Que s'est-il passé pour Oliver Tree ?
Oliver Tree, chanteur et producteur américain né en 1993, est mort le 14 juin 2026 à 32 ans, l'une des six victimes de la collision de deux hélicoptères au-dessus de Recreio dos Bandeirantes, dans l'ouest de Rio de Janeiro. Il se trouvait au Brésil en pleine tournée, derrière son quatrième album sorti en indépendant, Love You Madly, Hate You Badly ; un producteur qui devait être à bord a survécu. Les hommages ont afflué aussitôt. Diplo, qui avait bâti avec lui le thème d'Ultraman pour le film Ultraman: Rising, a publié un adieu long et à vif sur Instagram, suivi par T-Pain et d'autres.

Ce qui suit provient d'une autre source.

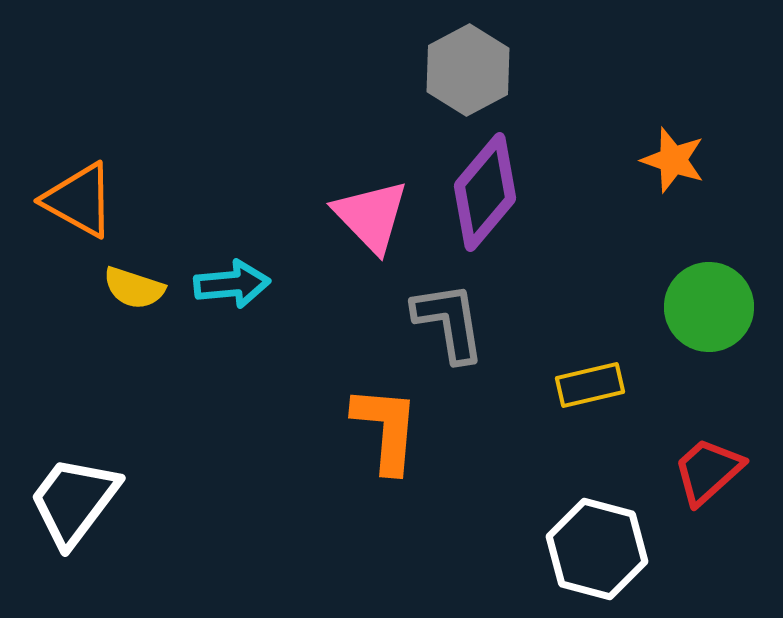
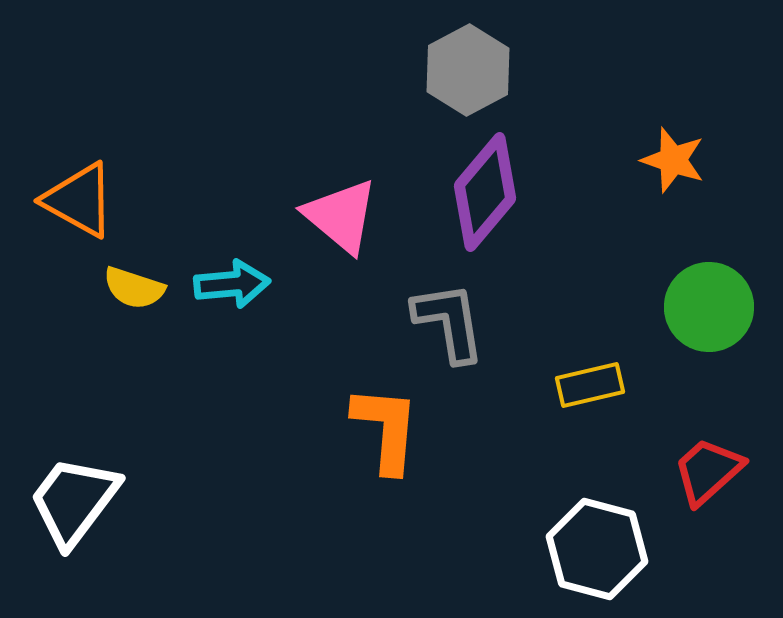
pink triangle: moved 30 px left; rotated 6 degrees counterclockwise
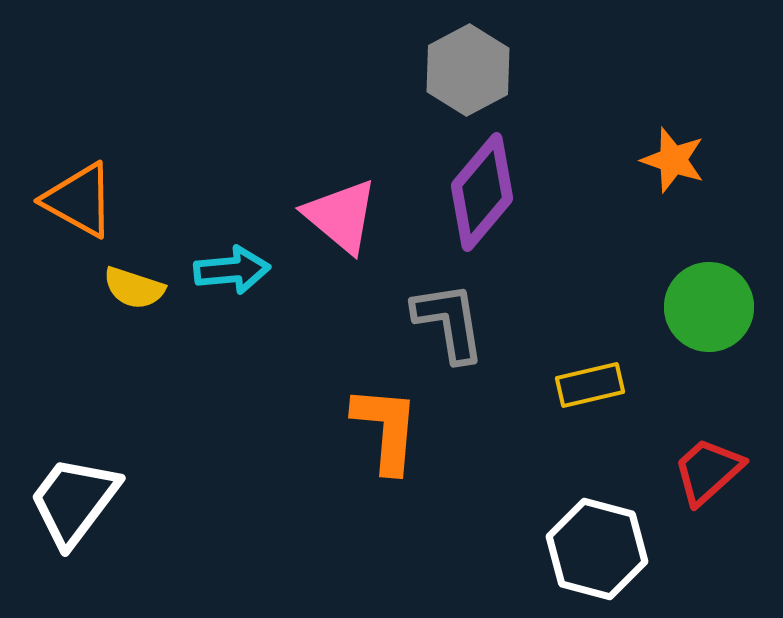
purple diamond: moved 3 px left
cyan arrow: moved 14 px up
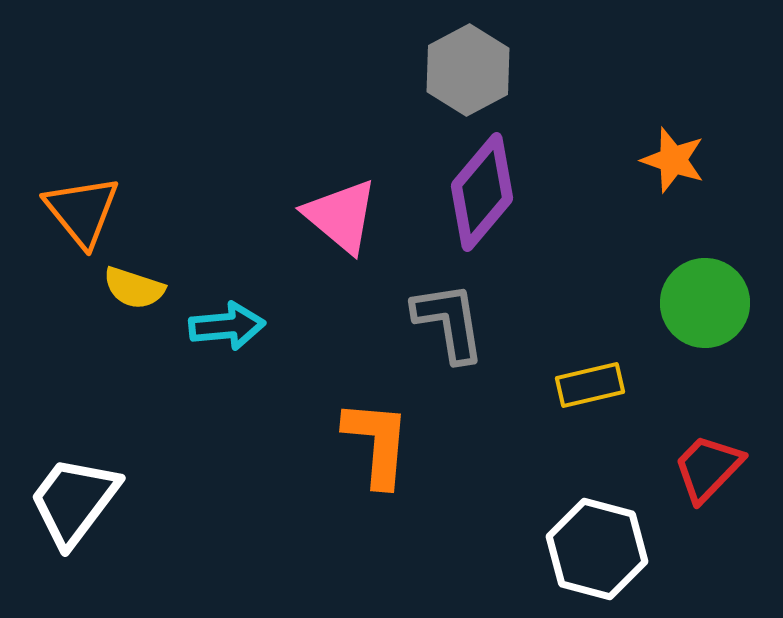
orange triangle: moved 3 px right, 11 px down; rotated 22 degrees clockwise
cyan arrow: moved 5 px left, 56 px down
green circle: moved 4 px left, 4 px up
orange L-shape: moved 9 px left, 14 px down
red trapezoid: moved 3 px up; rotated 4 degrees counterclockwise
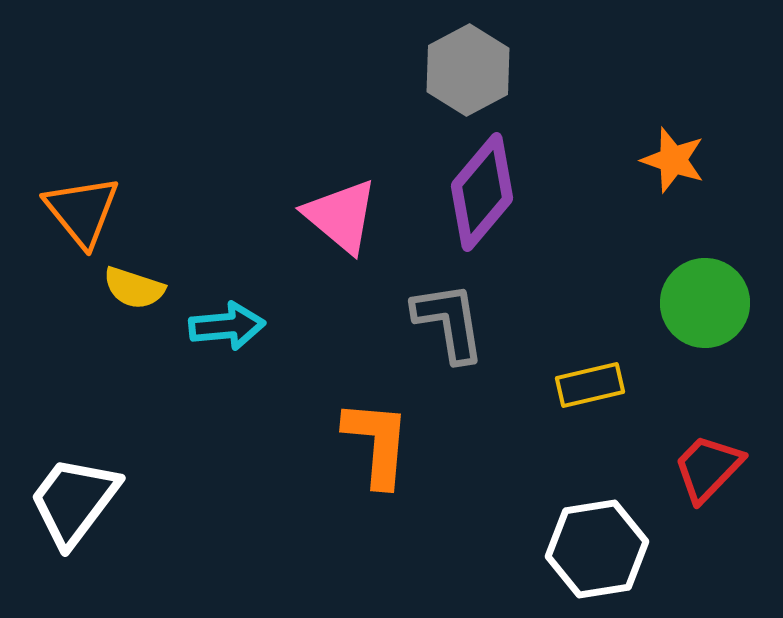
white hexagon: rotated 24 degrees counterclockwise
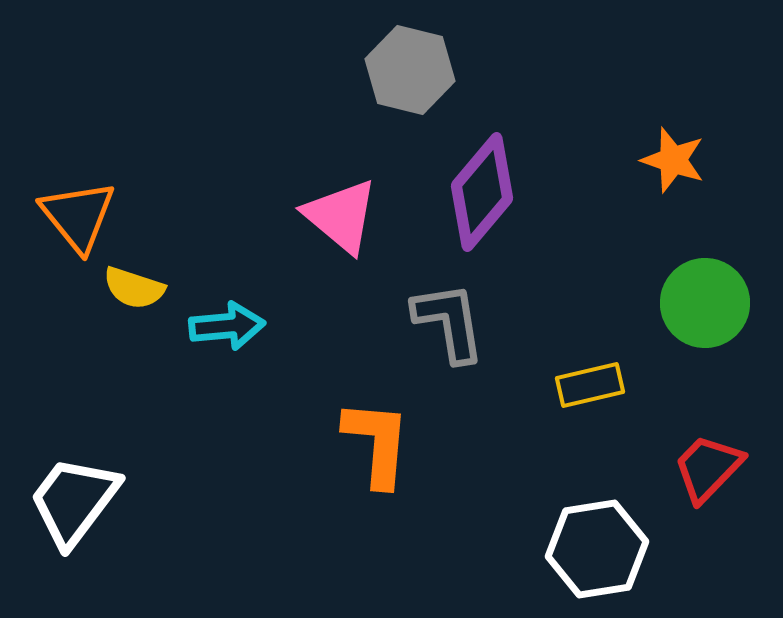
gray hexagon: moved 58 px left; rotated 18 degrees counterclockwise
orange triangle: moved 4 px left, 5 px down
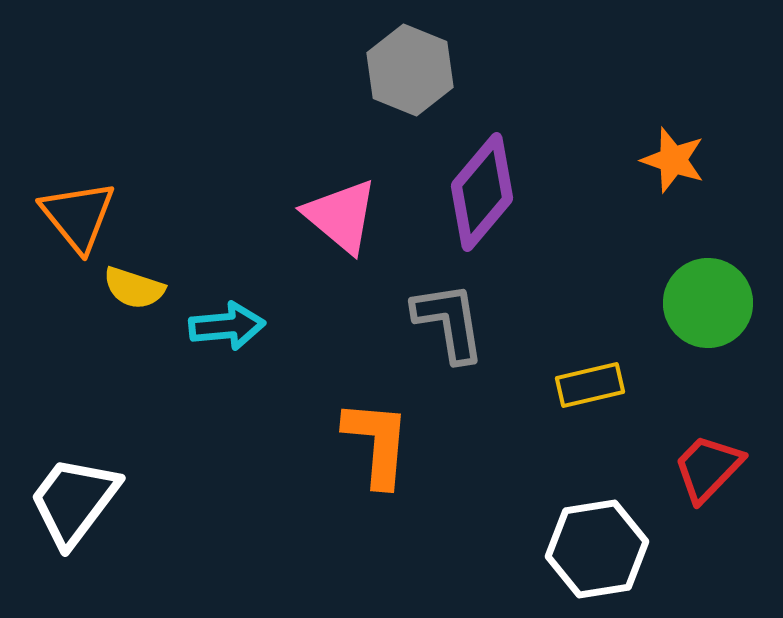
gray hexagon: rotated 8 degrees clockwise
green circle: moved 3 px right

« Il était à 1000 % lui-même, en mission pour ajouter de la joie à cette scène musicale. Je n'ai jamais rencontré quelqu'un avec un niveau de vibration aussi haut », a écrit Diplo.
Leur amitié allait bien au-delà de la musique. En décembre 2023, les deux avaient uni leurs forces pour une « Wellness Adventure to Antarctica » exclusive de six jours, organisée en partenariat avec l'ONG de protection des océans Oceana afin de sensibiliser au sort des mers australes. Tree a confié plus tard au Danny Brown Show que l'expédition avait livré du surréel : il avait vu une pyramide et escaladé un mur de glace pendant le tournage d'un documentaire là-bas.
Qu'avait-il décidé de faire de ses royalties ?
Le plus frappant, c'est ce qu'il avait déjà prévu pour l'argent. En avril 2026, au micro du Zach Sang Show, Tree avait détaillé un testament qui écarte presque entièrement sa famille. « Ma famille, personne ne touchera un centime », disait-il, avec une seule réserve : « Je paierai les études de mes enfants, c'est l'accord. » Tout le reste doit alimenter une fondation qu'il a appelée Dr. Oliver Tree's Art Grants for Baby Geniuses, de l'argent pour que de jeunes artistes fabriquent vraiment leurs œuvres, « embauchent des gens pour produire » et « louent du matériel ». Surtout, il la voulait autosuffisante : « les intérêts générés par ma musique financeront l'essentiel », expliquait-il, pariant que « quand je serai mort, mon art continuera de générer des revenus, sans doute plus qu'aujourd'hui ». Un comité de collaborateurs voterait chaque année, disait-il, pour désigner les bénéficiaires.
Pourquoi le testament d'un artiste concerne-t-il toute la musique ?
Parce que c'est un pari sur la façon dont un catalogue se comporte une fois son auteur parti, et Tree a vu juste. Dans les jours qui ont suivi sa mort, ses écoutes ont explosé, ce pic posthume bien connu qui transforme un fonds de catalogue en rente. Chez la plupart des artistes, ce sont les héritiers, ou les fonds d'investissement qui rachètent aujourd'hui les catalogues à tour de bras, qui empochent cette plus-value. Tree l'a dirigée ailleurs : vers la prochaine génération de créateurs bizarres, fauchés et ambitieux, financée à perpétuité par les revenus d'une carrière bâtie exactement sur cette énergie. Reste la vraie question, celle de l'exécution : monter un organisme de bourses adossé à des revenus de droits est plus dur à faire qu'à dire dans un podcast. Mais comme architecture successorale, dans une industrie obsédée par la valeur des catalogues, elle est rare : un artiste qui traite ses propres royalties futures comme un capital d'amorçage pour les autres.